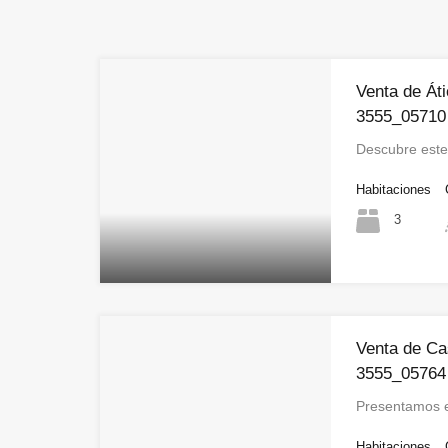
Venta de Át
3555_05710
Descubre este
Habitaciones
3
Venta de Ca
3555_05764
Presentamos 
Habitaciones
________________
**Work instruction**
Please retype the listing exactly, leaving out any images.

**Task answer**
Venta de Át
3555_05710
Descubre este
Habitaciones
3
Venta de Ca
3555_05764
Presentamos 
Habitaciones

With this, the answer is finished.